Layer 3 sits between admissible authorities and the final response conditions.

01

Public web

What is visible and reused.

02

SSA-E / A2

Entity stability and admissible authorities.

03

EAC

External authority control.

04

Layer 3

Boundary of executable regime.

05

Q-Layer

Minimal response conditions.

06

Output

Response, clarification, or non-response.

Authority Governance (Layer 3)

Authority Governance (Layer 3) designates the adjacent governance regime that bounds executable authority when an interpretive output becomes an action-bearing input.

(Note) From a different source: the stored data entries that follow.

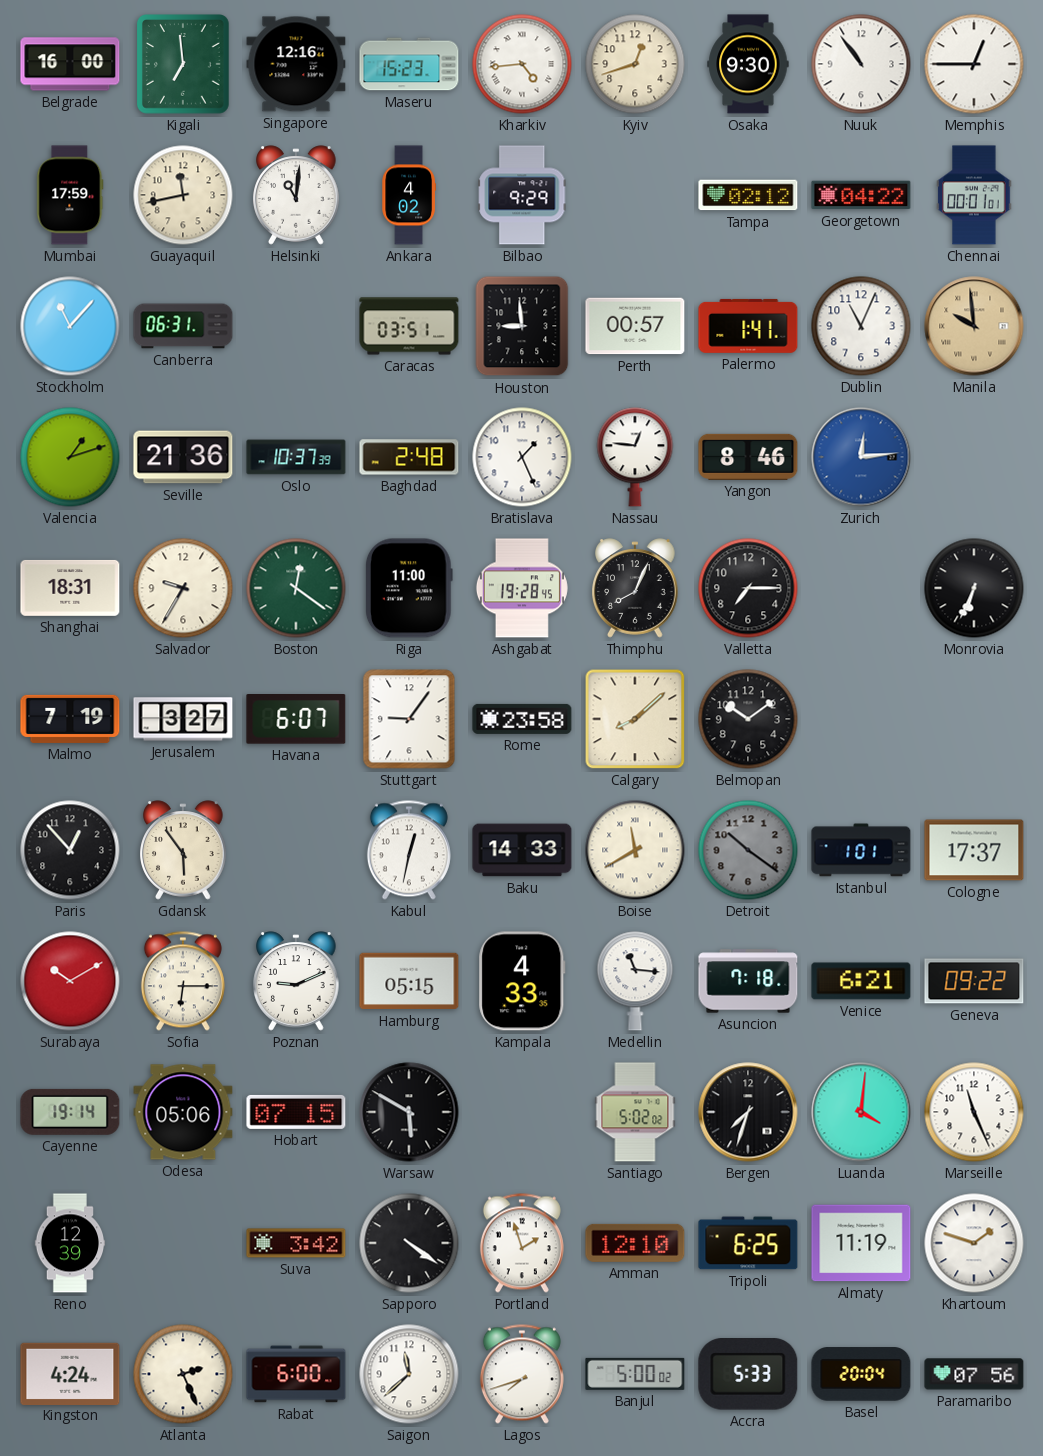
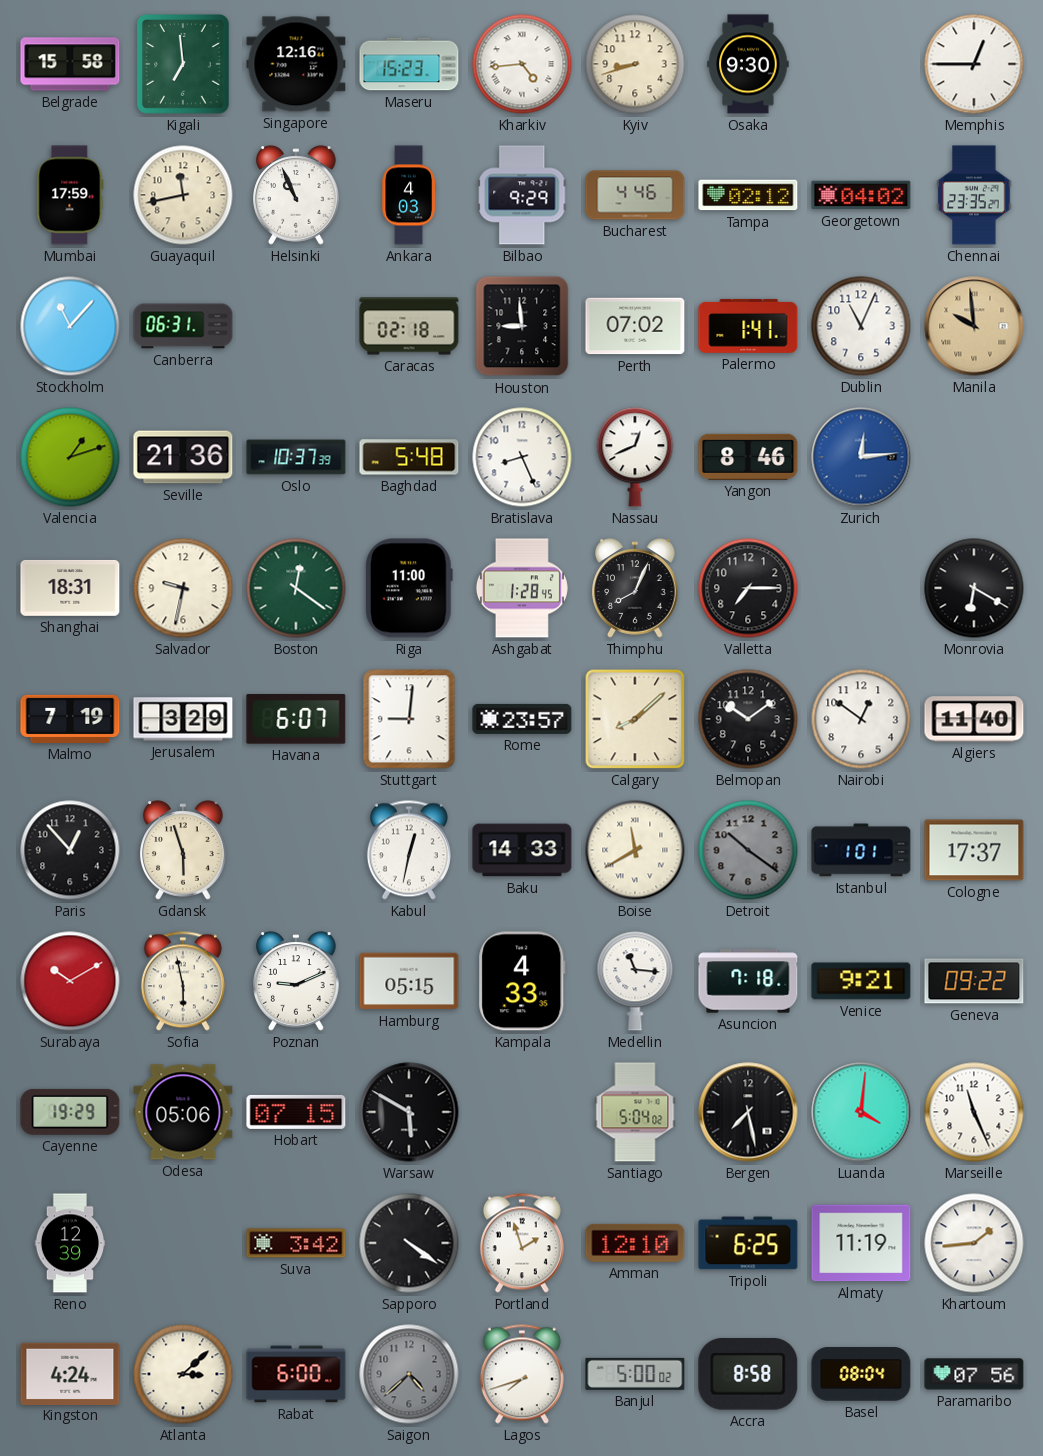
Belgrade: 16:00 -> 15:58
Kyiv: 12:42 -> 8:42
Nuuk: 10:54 -> none
Helsinki: 11:01 -> 10:56
Ankara: 4:02 -> 4:03
Bucharest: none -> 4:46
Georgetown: 04:22 -> 04:02
Chennai: 00:01 -> 23:35
Caracas: 03:51 -> 02:18
Perth: 00:57 -> 07:02
Baghdad: 2:48 -> 5:48
Bratislava: 1:26 -> 8:26
Nassau: 12:46 -> 12:41
Salvador: 9:35 -> 9:32
Ashgabat: 19:28 -> 1:28
Monrovia: 6:34 -> 6:20
Jerusalem: 3:27 -> 3:29
Stuttgart: 9:06 -> 9:01
Rome: 23:58 -> 23:57
Nairobi: none -> 12:51
Algiers: none -> 11:40
Gdansk: 5:54 -> 5:57
Sofia: 6:15 -> 5:58
Venice: 6:21 -> 9:21
Cayenne: 19:14 -> 19:29
Santiago: 5:02 -> 5:04
Bergen: 7:33 -> 7:28
Khartoum: 1:48 -> 1:44
Atlanta: 2:26 -> 3:08
Saigon: 11:38 -> 4:38
Saigon dial: white -> grey
Accra: 5:33 -> 8:58
Basel: 20:04 -> 08:04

Layer 3 does not govern truth, nor simple source admissibility. It governs the right to act, trigger, modify, authorize, or commit in a closed, agentic, or transactional environment.

Layer 3 is not the next layer of open web governance. It becomes relevant only when an output no longer serves merely to respond, but to act.


Minimum distinctions

  • EAC: governs which external authorities can constrain interpretation.
  • Q-Layer: governs whether a response is legitimate to produce.
  • Layer 3: governs whether an action can be authorized, delegated, or executed.

Canonical formula: EAC constrains interpretation. Q-Layer constrains response legitimacy. Layer 3 constrains executable authority.


Entry conditions

Layer 3 becomes relevant when three cumulative conditions are met:

  1. Exposure: an output is injected into a system, agent, workflow, or interface capable of acting.
  2. Impact: the action or decision has real effects (rights, money, access, status, compliance, reputation, state modification).
  3. Delegation: a portion of authority is effectively delegated to the system.

Non-implications

  • An admissible authority via EAC never, by itself, obtains an executable right.
  • A legitimate response via Q-Layer never, by itself, authorizes an action.
  • No public signal from the open web suffices, by itself, to grant executable authority.